Le hall de réception propose un design chaleureux.
Les Airelles, naissance d'un rêve
Tout lui
sourit, mais Raymonde Fenestraz souhaite réaliser son rêve. Elle adore le métier de
l'hôtellerie et veut construire son hôtel, une 'maison de famille'. Quand elle était
jeune, Sissi Impératrice et les vieux films sur l'Autriche l'ont fait rêver.
C'est cette ambiance qu'elle veut recréer. Les Jeux olympiques de 1992 lui en fourniront
l'opportunité. Le président Antonio Samaranche a besoin d'un hôtel pour les VIP et le
Comité olympique. La mairie a peur de voir s'installer une chaîne de type Le Meridien.
Les Fenestraz proposent donc de construire un établissement qui sera prêt pour les Jeux.
L'affaire est conclue. Les Airelles ouvrent donc en 1992. On
parle dans la station d'un investissement colossal de l'ordre de 30,49 Me. Les balcons
ouvragés, les fresques sur les façades, les plafonds peints sont réalisés par des
artisans venus de toute l'Europe.
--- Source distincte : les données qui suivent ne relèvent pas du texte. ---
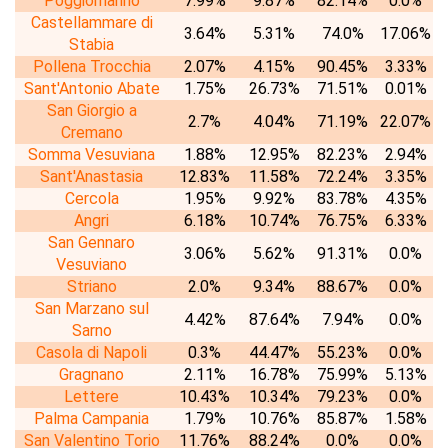
Poggiomarino
7.99%
9.87%
82.14%
0.0%
Castellammare di
3.64%
5.31%
74.0%
17.06%
Stabia
Pollena Trocchia
2.07%
4.15%
90.45%
3.33%
Sant'Antonio Abate
1.75%
26.73%
71.51%
0.01%
San Giorgio a
2.7%
4.04%
71.19%
22.07%
Cremano
Somma Vesuviana
1.88%
12.95%
82.23%
2.94%
Sant'Anastasia
12.83%
11.58%
72.24%
3.35%
Cercola
1.95%
9.92%
83.78%
4.35%
Angri
6.18%
10.74%
76.75%
6.33%
San Gennaro
3.06%
5.62%
91.31%
0.0%
Vesuviano
Striano
2.0%
9.34%
88.67%
0.0%
San Marzano sul
4.42%
87.64%
7.94%
0.0%
Sarno
Casola di Napoli
0.3%
44.47%
55.23%
0.0%
Gragnano
2.11%
16.78%
75.99%
5.13%
Lettere
10.43%
10.34%
79.23%
0.0%
Palma Campania
1.79%
10.76%
85.87%
1.58%
San Valentino Torio
11.76%
88.24%
0.0%
0.0%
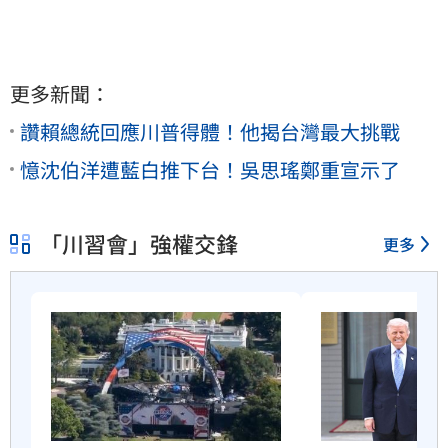
更多新聞：
讚賴總統回應川普得體！他揭台灣最大挑戰
憶沈伯洋遭藍白推下台！吳思瑤鄭重宣示了
「川習會」強權交鋒
更多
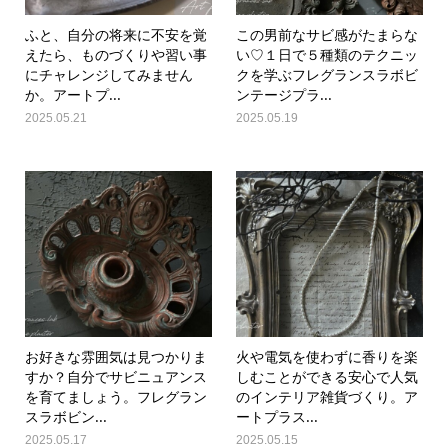
ふと、自分の将来に不安を覚
この男前なサビ感がたまらな
えたら、ものづくりや習い事
い♡１日で５種類のテクニッ
にチャレンジしてみません
クを学ぶフレグランスラボビ
か。アートプ...
ンテージプラ...
2025.05.21
2025.05.19
お好きな雰囲気は見つかりま
火や電気を使わずに香りを楽
すか？自分でサビニュアンス
しむことができる安心で人気
を育てましょう。フレグラン
のインテリア雑貨づくり。ア
スラボビン...
ートプラス...
2025.05.17
2025.05.15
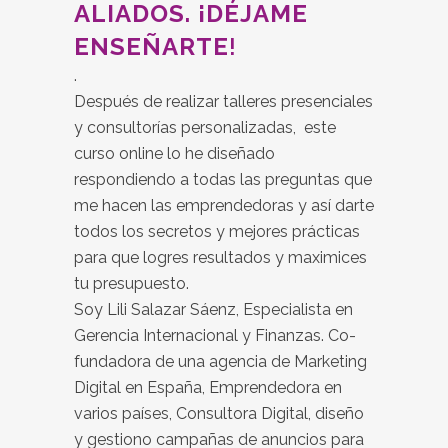
ALIADOS. ¡DÉJAME
ENSEÑARTE
!
.
Después de realizar talleres presenciales
y consultorías personalizadas, este
curso online lo he diseñado
respondiendo a todas las preguntas que
me hacen las emprendedoras y así darte
todos los secretos y mejores prácticas
para que logres resultados y maximices
tu presupuesto.
Soy Lili Salazar Sáenz, Especialista en
Gerencia Internacional y Finanzas. Co-
fundadora de una agencia de Marketing
Digital en España, Emprendedora en
varios países, Consultora Digital, diseño
y gestiono campañas de anuncios para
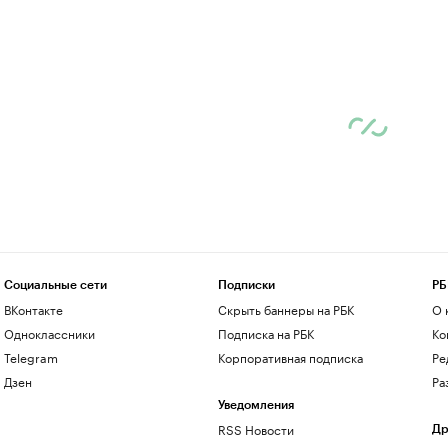
Социальные сети
Подписки
РБ
ВКонтакте
Скрыть баннеры на РБК
О 
Одноклассники
Подписка на РБК
Ко
Telegram
Корпоративная подписка
Ре
Дзен
Ра
Уведомления
RSS Новости
Др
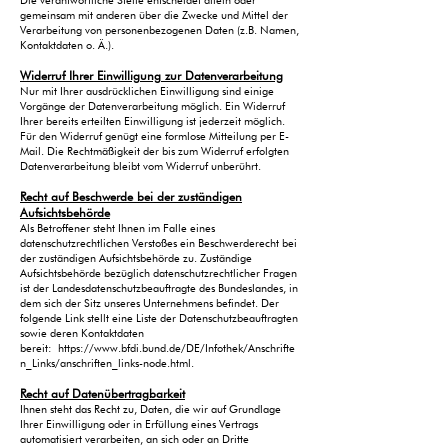
Die verantwortliche Stelle entscheidet allein oder
gemeinsam mit anderen über die Zwecke und Mittel der
Verarbeitung von personenbezogenen Daten (z.B. Namen,
Kontaktdaten o. Ä.).
Widerruf Ihrer Einwilligung zur Datenverarbeitung
Nur mit Ihrer ausdrücklichen Einwilligung sind einige
Vorgänge der Datenverarbeitung möglich. Ein Widerruf
Ihrer bereits erteilten Einwilligung ist jederzeit möglich.
Für den Widerruf genügt eine formlose Mitteilung per E-
Mail. Die Rechtmäßigkeit der bis zum Widerruf erfolgten
Datenverarbeitung bleibt vom Widerruf unberührt.
Recht auf Beschwerde bei der zuständigen
Aufsichtsbehörde
Als Betroffener steht Ihnen im Falle eines
datenschutzrechtlichen Verstoßes ein Beschwerderecht bei
der zuständigen Aufsichtsbehörde zu. Zuständige
Aufsichtsbehörde bezüglich datenschutzrechtlicher Fragen
ist der Landesdatenschutzbeauftragte des Bundeslandes, in
dem sich der Sitz unseres Unternehmens befindet. Der
folgende Link stellt eine Liste der Datenschutzbeauftragten
sowie deren Kontaktdaten
bereit:
https://www.bfdi.bund.de/DE/Infothek/Anschrifte
n_Links/anschriften_links-node.html
.
Recht auf Datenübertragbarkeit
Ihnen steht das Recht zu, Daten, die wir auf Grundlage
Ihrer Einwilligung oder in Erfüllung eines Vertrags
automatisiert verarbeiten, an sich oder an Dritte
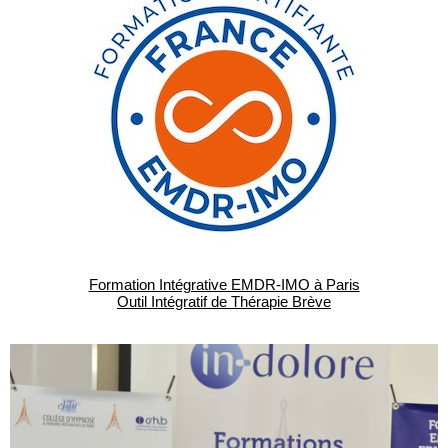
Formation Intégrative EMDR-IMO à Paris
Outil Intégratif de Thérapie Brève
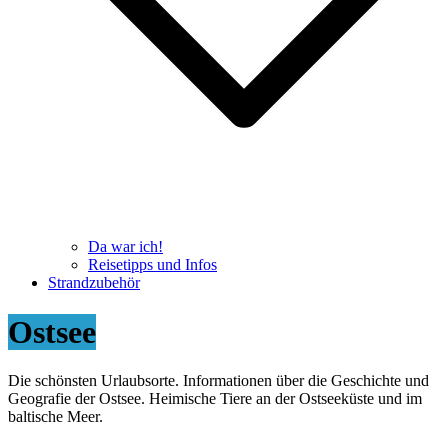
Da war ich!
Reisetipps und Infos
Strandzubehör
Ostsee
Die schönsten Urlaubsorte. Informationen über die Geschichte und
Geografie der Ostsee. Heimische Tiere an der Ostseeküste und im
baltische Meer.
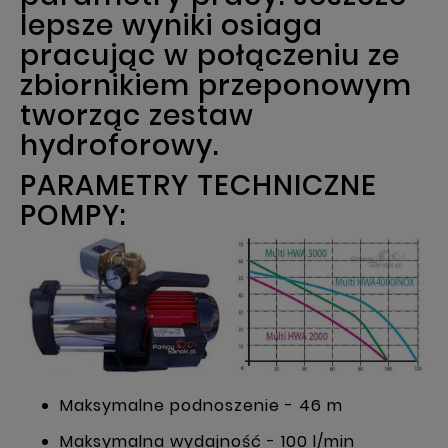
lepsze wyniki osiaga
pracując w połączeniu ze
zbiornikiem przeponowym
tworząc zestaw
hydroforowy.
PARAMETRY TECHNICZNE
POMPY:
Maksymalne podnoszenie - 46 m
Maksymalna wydajność - 100 l/min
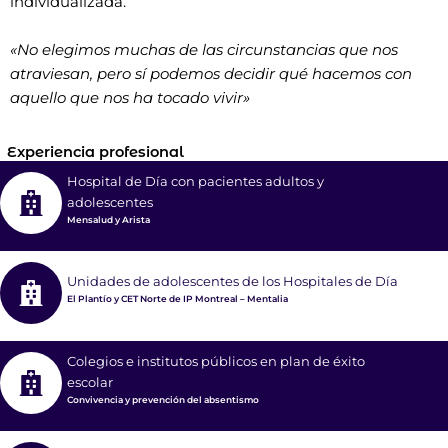
individualizada.
«No elegimos muchas de las circunstancias que nos
atraviesan, pero sí podemos decidir qué hacemos con
aquello que nos ha tocado vivir»
Experiencia profesional
Hospital de Día con pacientes adultos y
adolescentes
Mensalud y Arista
Unidades de adolescentes de los Hospitales de Día
El Plantío y CET Norte de IP Montreal – Mentalia
Colegios e institutos públicos en plan de éxito
escolar
Convivencia y prevención del absentismo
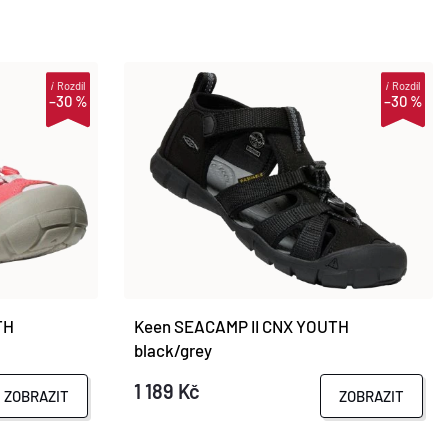
i
Rozdíl
i
Rozdíl
–30 %
–30 %
TH
Keen SEACAMP II CNX YOUTH
black/grey
1 189 Kč
ZOBRAZIT
ZOBRAZIT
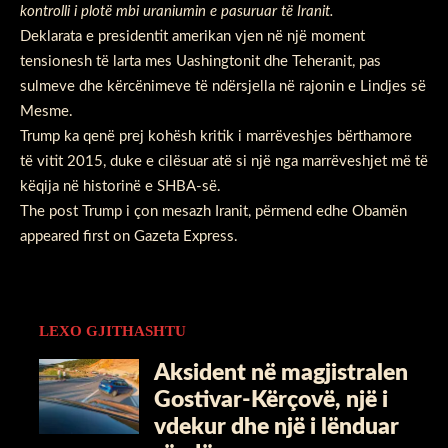
kontrolli i plotë mbi uraniumin e pasuruar të Iranit.
Deklarata e presidentit amerikan vjen në një moment
tensionesh të larta mes Uashingtonit dhe Teheranit, pas
sulmeve dhe kërcënimeve të ndërsjella në rajonin e Lindjes së
Mesme.
Trump ka qenë prej kohësh kritik i marrëveshjes bërthamore
të vitit 2015, duke e cilësuar atë si një nga marrëveshjet më të
këqija në historinë e SHBA-së.
The post
Trump i çon mesazh Iranit, përmend edhe Obamën
appeared first on
Gazeta Express
.
LEXO GJITHASHTU
Aksident në magjistralen
Gostivar-Kërçovë, një i
vdekur dhe një i lënduar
Raymonde Fenestraz, dans sa lancée, reprend 2 hôtels
plus simples : la Loze et l'Alpen Ruitor. Madame sillonne tous les grands palaces et
n'hésite pas à distribuer sa carte pour faire venir les clients. Charmeuse, excellente
commerciale, elle séduit une clientèle très riche à la recherche de nouveauté.
Raymonde Fenestraz connaît leurs besoins, et très vite Les Airelles ne désemplissent
pas. Il faut dire qu'au-delà du cadre, Raymonde Fenestraz institue un service très
recherché. Le personnel est nombreux pour satisfaire les clients les plus difficiles.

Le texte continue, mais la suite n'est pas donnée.